Incontinence Information
Urinary incontinence, an involuntary leakage of urine, is a common disorder in females. Over 10 million women in the United States suffer this disorder. The symptoms are common in women who have been pregnant and given birth. After menopause, the disorder occurs more frequently. Leakage during physical effort such as lifting, jumping, coughing, or sneezing is called stress urinary incontinence. Eighty-five percent of all women with incontinence experience stress urinary incontinence (SUI).
Pelvic Structures
Two of the urogenital structures and organs in the lower female pelvis are the bladder, which is the reservoir for urine, and the urethra, the conduit of urine and the continence-functioning organ. Functions of the urethra and defects in the structures surrounding the urethra are important factors in stress incontinence. The surrounding structures include: (1) the ligaments that fix the urethra to the back of the pelvic bone, (2) the vaginal wall where the urethra lies, (3) the pelvic floor muscles that support the urethra and vaginal wall, and (4) the connective tissue interconnecting them.
Possible Causes
Researchers offer several theories on stress incontinence. What is certain is that there are two main causes for stress urinary incontinence. Genuine stress incontinence (GSI) is leakage as a result of poor pelvic support. Intrinsic sphincter dysfunction (ISD) is a result of the sphincter mechanism not working properly. With no consensus about the reasons behind these two causes for stress urinary incontinence, many therapies, both conservative and surgical, have been introduced.
Nonsurgical Therapies
Exercise of the pelvic floor muscles (Kegel exercises) to strengthen the support of the urethra may be effective for some patients. In postmenopausal women, local or systemic treatment with estrogens has also been used.
Another non-surgical alternative is injection of different substances around the urethra. This ambulatory procedure is done through a cystoscope and is effective for women with good pelvic support and ISD.
Surgical Methods
Surgery is required in more severe cases of stress incontinence. More than 150 different surgical procedures have been described in the literature, but no procedure is 100% effective.
Bladder Neck Repositioning
The aim is to bring the bladder neck back under the influence of the abdominal pressure by elevating the bladder neck from above via an abdominal surgical approach.
- Needle Suspension Technique – long needles are used to attach suture to the bladder neck via an abdominal approach.
- Retropubic Colposuspension – through an abdominal incision, sutures are placed lateral to the bladder neck and urethra and connected to the pubic bone or ligaments. Highly skilled surgeons can perform this procedure laparoscopically.

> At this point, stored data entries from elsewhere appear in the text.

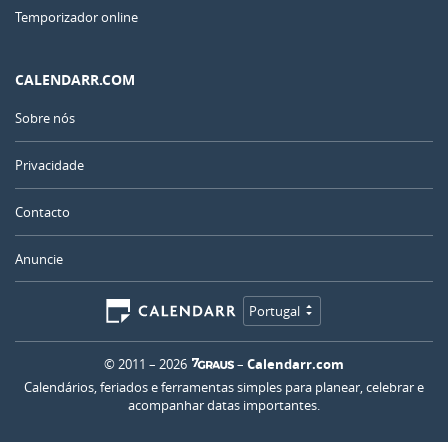
Temporizador online
CALENDARR.COM
Sobre nós
Privacidade
Contacto
Anuncie
Portugal
© 2011 – 2026
–
Calendarr.com
Calendários, feriados e ferramentas simples para planear, celebrar e
acompanhar datas importantes.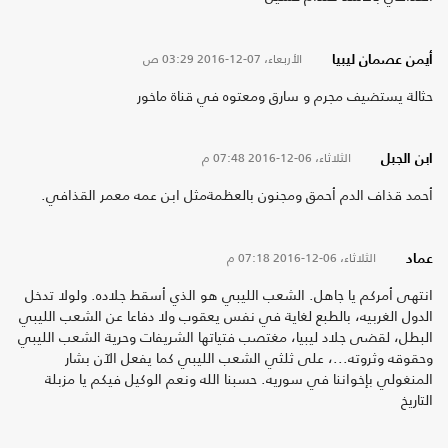
الأربعاء، 07-12-2016
03:29 ص
أيمن عصمان ليبيا
حثالة يستضيف مجرم و سارق ومعتوه في قناة ماخور
الثلاثاء، 06-12-2016
07:48 م
ابن الجبل
أحمد قذاف الدم أحمق ومجنون بالعظمةمثل ابن عمه معمر القذافي.
الثلاثاء، 06-12-2016
07:18 م
عماد
انتهى أمركم يا جاهل. الشعب الليبي هو الذي أسقط جلاده. ولولا تدخل
الدول الغربيه، بالطبع لغاية في نفس يعقوب ولا دفاعا عن الشعب الليبي
البطل، لقضى جلاد ليبيا، مغتصب فتياتها الشريفات وحرية الشعب الليبي
وحقوقه وثروته...، على ثلثي الشعب الليبي كما يفعل الآن بشار
المنغولي بإخواننا في سوريه. حسبنا الله ونعم الوكيل فيكم يا مزبلة
التاريخ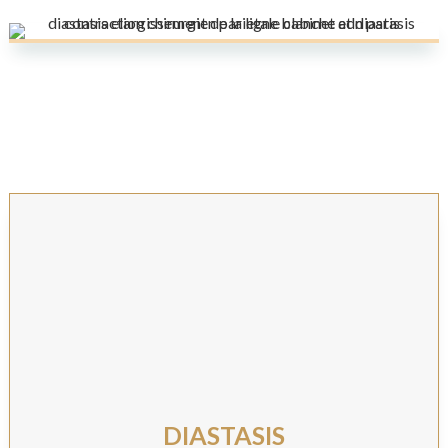
DIASTASIS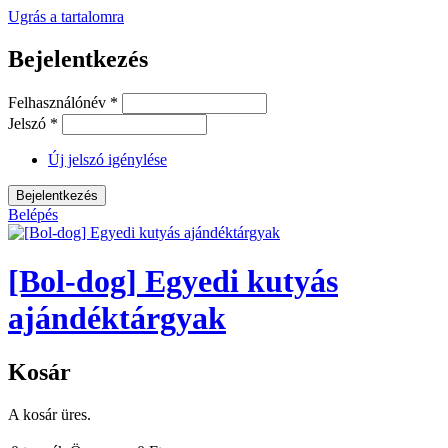
Ugrás a tartalomra
Bejelentkezés
Felhasználónév
*
Jelszó
*
Új jelszó igénylése
Belépés
[Bol-dog] Egyedi kutyás
ajándéktárgyak
Kosár
A kosár üres.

Both of these options are designed to increase support under the urethra.
Sling Procedures
The objective of a sling procedure is to support the bladder neck with a graft material. Different types of sling material have been used, including the patient’s fascia (the sheath that surrounds muscles) and synthetic materials like nylon or polypropylene. 1. Tension-free Vaginal Tape (TVT) technique is a new technique for stress incontinence. TVT, which creates new pubourethral ligaments, has been introduced in Scandinavia and Europe and is available in the United States and other countries. The new technique is less complex than other surgical options, offering the potential for a quick recovery and return to normal activity.
The main objectives for TVT technique are:
- To support the midurethra so the closing abilities of the organ are most effective
- To ensure that the urethra is not lifted but rather just supported tension-free in the correctional position through the creation of a new urethral ligament
- To lighten the vaginal wall under the midurethra
- To reinforce the connective tissue that connects the ligaments, vaginal wall, urethra, and pelvic floor muscles so these structures will act in concert
Clinical Outcomes
Thus far more than 11,000 patients have undergone TVT procedures. The results are encouraging, with the elimination of symptoms in 84% of cases and significant improvement in an additional 6%. Neither age nor obesity appears to hinder this procedure, and the majority of patients are released from the hospital on the same day without a catheter or voiding problems. The best news is that the PROLENE* polypropylene mesh used in TVT causes a minimal reaction to the tissue into which it is implanted. Including the time for local anesthetic to take effect, the entire TVT operation takes less than 25 minutes.
Recovery time normally requires only 2 weeks to avoid heavy lifting and one month abstaining from sexual intercourse. Often an oral antibiotic is required and a follow-up visit is scheduled. There should be very little interference with your normal daily activities. However, you should consult with your own doctor to determine your own situation.
*PROLENE is a registered trademark from Ethicon, Inc., a Johnson & Johnson Company.